Philips PW3040 X-Ray Diffractometer (XRD)

X-ray fluorescence, determines the concentrations of elements within the sample (mixture of solid or powdered material). The properties of solid material, however, are not determined by the relative amounts of elements alone, but also by the arrangement of the atoms within the crystallites. When a beam of X-ray photons penetrates through a matter, scattering, furthermore, diffraction occurs. The diffraction pattern characteristically depends on the structure of the matter. This diffraction pattern is therefore a 'fingerprint' of the structure of examined sample. Therefore, X-ray difractometry (XRD) is powerful and versatile nondestructive analytical techniques for the identification and quantitative determination of crystalline solid phases (atomic arrangements) within solid and powdered samples. In fact, it is the only technique that can distinguish between phases.

• Samples can be in dry powder, film, plate and paste forms.

Applications include: Qualitative analysis: identification the structures of polycrystalline and amorphous materials, such as geological and environmental samples; Quantitative analysis: determination the relative concentrations of each of the components in a multi-component mixture; Structure of alloys; Stress determination in metals; Determination of particle size: The angular spread of the reflection from a crystal plane is affected not only by the perfection of the crystal but also by the size of the crystal. The half height width of a reflection in a powder diffractogram can be used as quantitative measure of the mean particle size of the sample; Identification and raw material evaluation: For complex materials (cement powder, sands, clays), the powder pattern will be correspondingly complex, however, it will be characteristic of the material. Although the pattern cannot be analyzed for each of the individual components, similar materials will always exhibit similar patterns.

. Special-Purpose Optical Microscope

Omicron Scanning Near Field Optical Microscope (TwinSNOM)

A typical optical microscope cannot resolve images smaller than the wavelength of light used to illuminate the specimen. The near-field microscope is an advanced optical microscope that is able to resolve details much smaller than the wavelength of visible light. This high resolution is achieved by passing a light beam through a tiny hole (aperture) at a distance from the specimen about a few nanometer and by detecting the reflected (or transmitted) light for image formation. The resolution of the SNOM image is defined by the size of the aperture, typically 50 - 100 nm, i.e. smaller than half the wavelength of visible light. Light cannot pass through such an aperture, however an evanescent field, the optical near-field, protrudes from it. The optical near-field decays exponentially with distance, and is thus only detectable in the immediate vicinity of the tip.

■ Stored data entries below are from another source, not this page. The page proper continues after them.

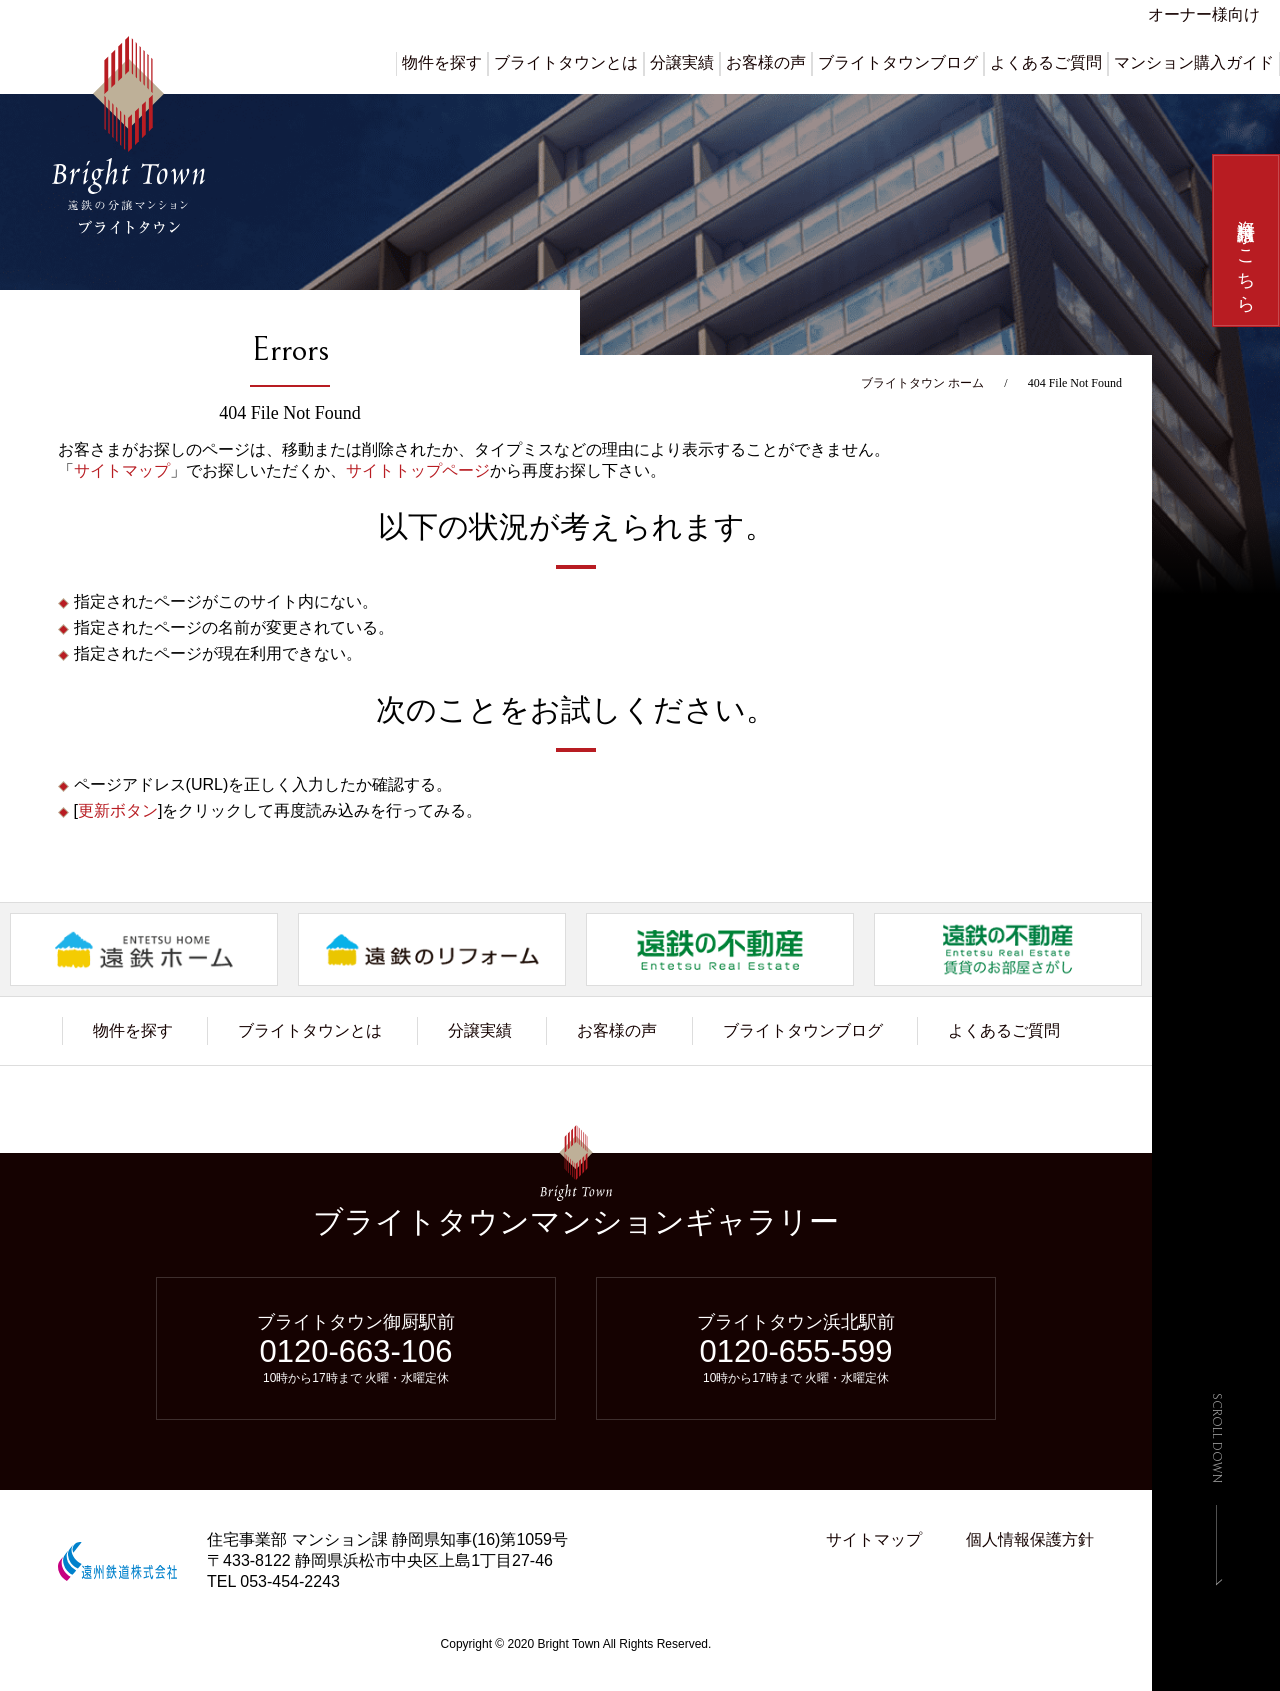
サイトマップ (122, 470)
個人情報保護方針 (1030, 1539)
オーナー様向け (1204, 14)
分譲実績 (682, 62)
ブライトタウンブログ (898, 62)
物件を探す (442, 62)
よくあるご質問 (1046, 62)
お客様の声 (766, 62)
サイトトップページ (418, 470)
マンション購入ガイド (1194, 62)
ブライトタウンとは (566, 62)
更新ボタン (118, 810)
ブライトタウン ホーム (922, 383)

Among SNOM applications is a surface topography. SNOM can measure sample surface topographical properties without touching the surface at around 100 nm scale. The images measured by SNOM are optical images that are different from images measured by AFM. This advantage can sometimes be important. For instance, the sample is composed of two identical components in shape and size, but optical properties are distinct. SNOM is capable of distinguishing the distribution of these two components in the sample. Another advantage of SNOM over AFM is measuring inner structure of samples.

. Scanning Probe Microscope

Digital Instrument Nanoscope III MultiMode Scanning Probe Microscope (SPM/AFM)

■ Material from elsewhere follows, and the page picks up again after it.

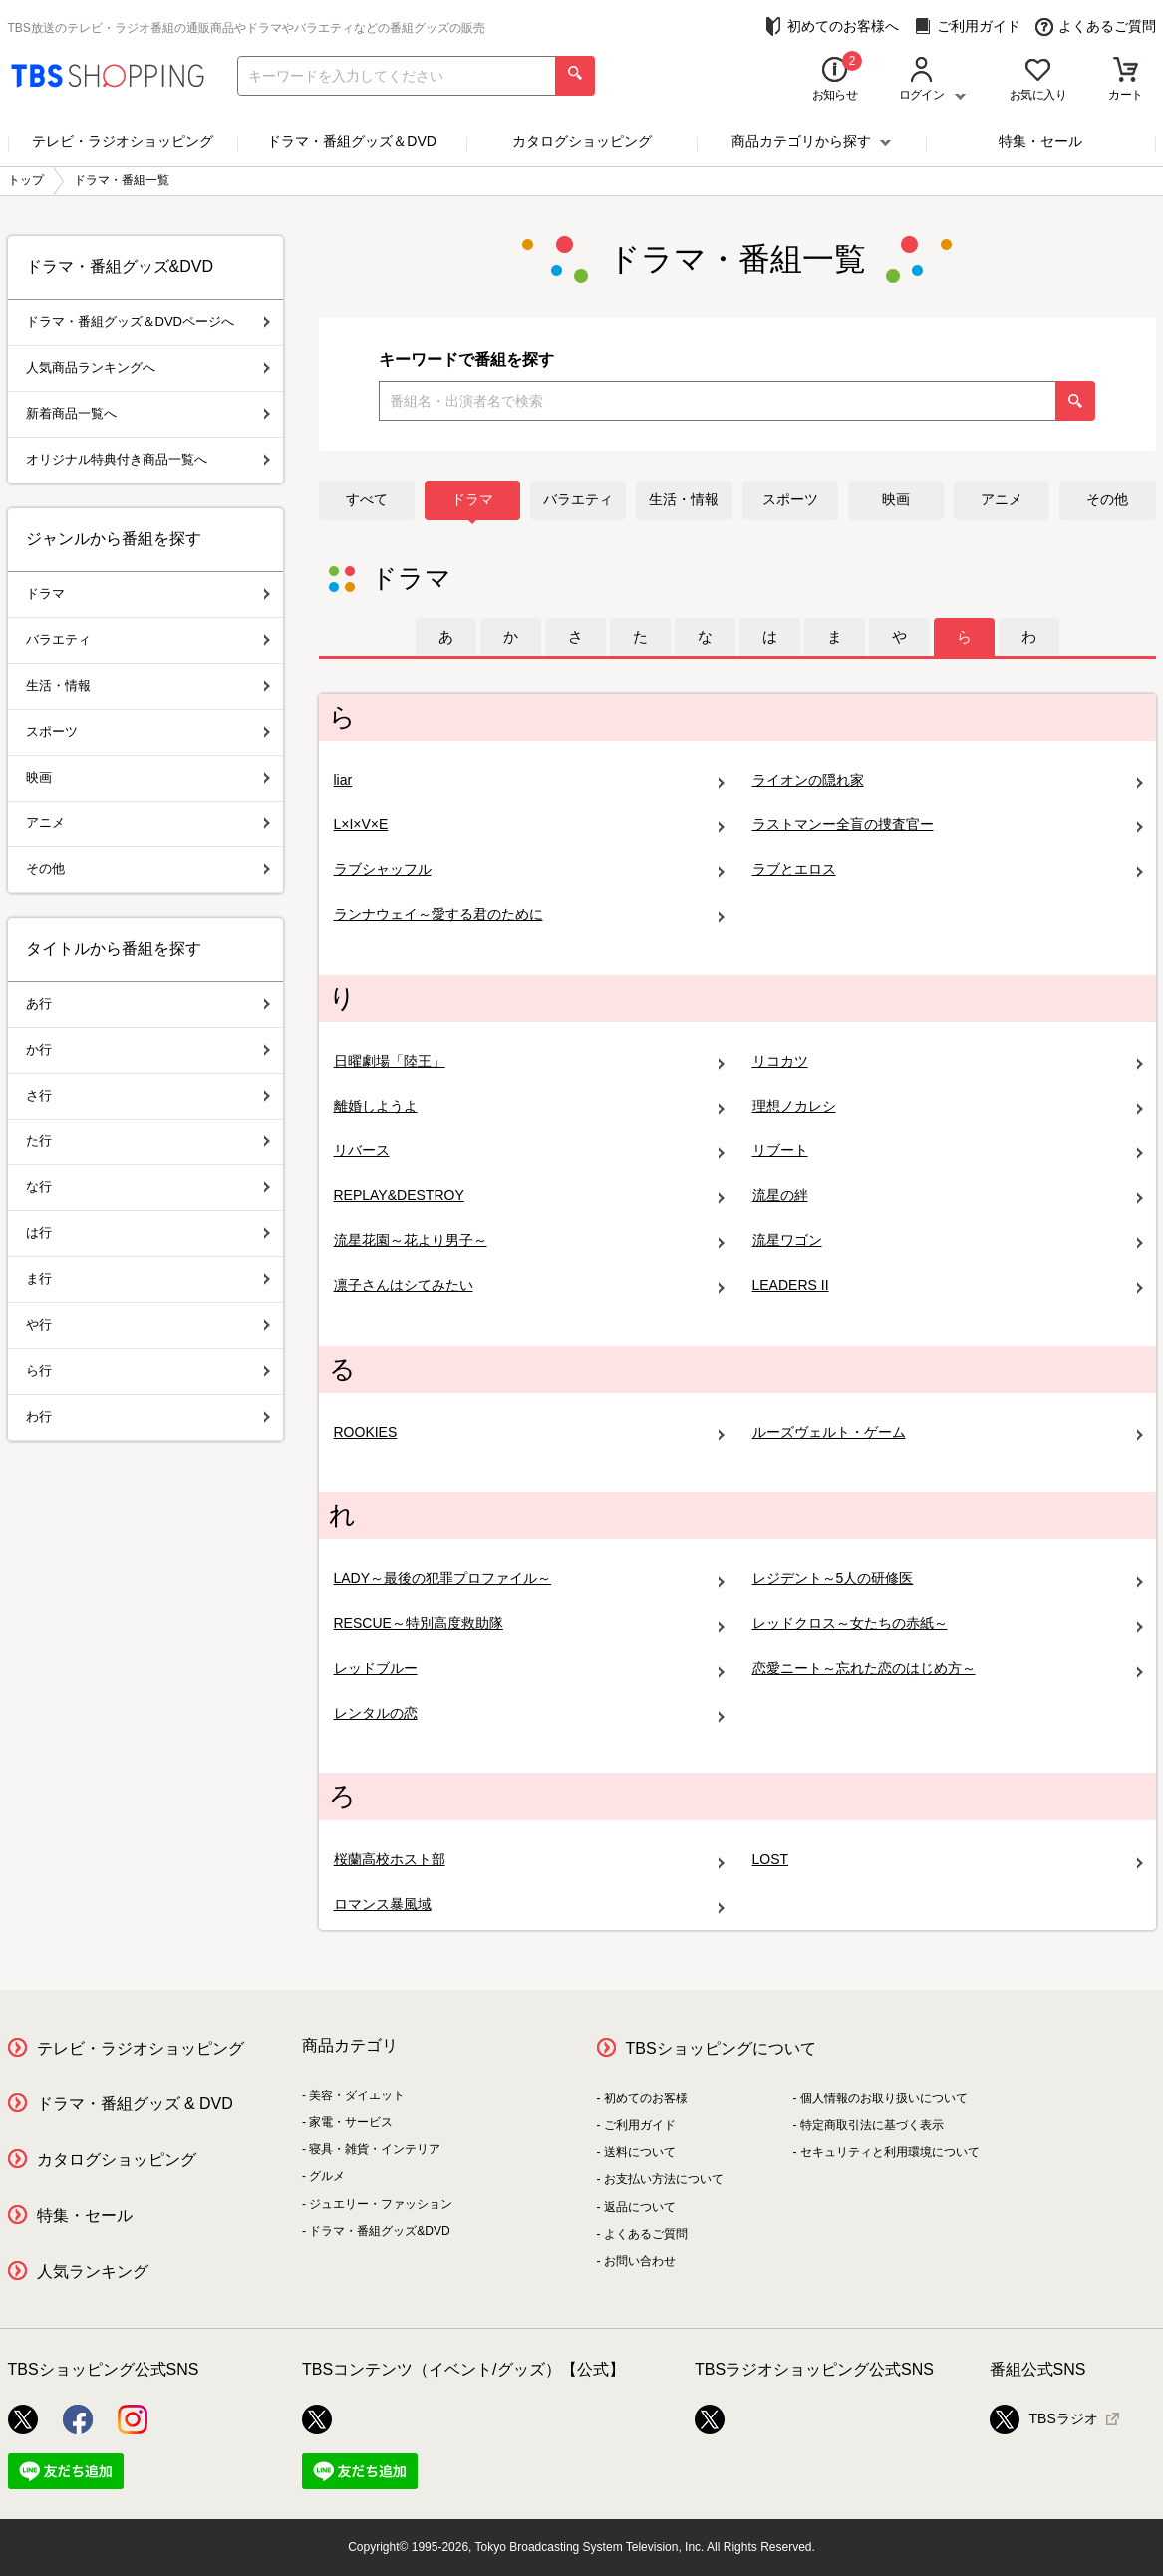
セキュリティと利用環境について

Scanning probe microscopy (SPM) consists of a family of microscopy forms where a sharp probe is scanned across a surface and some probe/sample interactions are monitored. The SPM has become popular because of the volume of nanometer-scale information it provides. Unlike conventional microscopes that provide direct images of an object, scanning probe microscopes provide data in the form of topographic relief images. Atomic force microscopy (AFM) is one of the forms of SPM. AFM is used to image and explore nanoscale features and structures of surfaces, both in air and in liquid. Topography of surfaces can be obtained normally by two different modes, contact mode and tapping mode. However, tapping mode is normally used for soft, adhesive or fragile samples since imposed force on samples by tapping mode is much more weak than that by contact mode. If the sample is conductive, scanning tunneling microscopy (STM) is recommended to get images with higher resolution. Imaging surfaces in the liquid can be used to study liquid-solid interfacial phenomena, for example, the adsorption of colloid particles, polymer, and DNA and protein molecules.

Our AFM can be used to do (a) force modulation imaging, (b) lateral force imaging, (c) magnetic force imaging, (d) electric force imaging, (e) nano indentation
(a) Force modulation imaging is a scanning probe microscopy technique that identifies and maps differences in surface stiffness or elasticity.
(b) Lateral Force imaging is a scanning probe microscopy technique that identifies and maps relative differences in surface frictional characteristics.
(c) Magnetic force imaging is an extension to the basic topographical mapping capabilities. It is useful for measuring magnetic information for storage media, magnets and magnetic materials.
(d) Electric force imaging is an extension to the basic mapping capabilities as well. It is used to monitor continuity and electric field patterns on samples such as semiconductor devices and composite conductors.
(e) Diamond tip is used for indentation, mechanical properties of materials can be examined by nanoindentation study. In additon, we have fluid module and electrochemical module.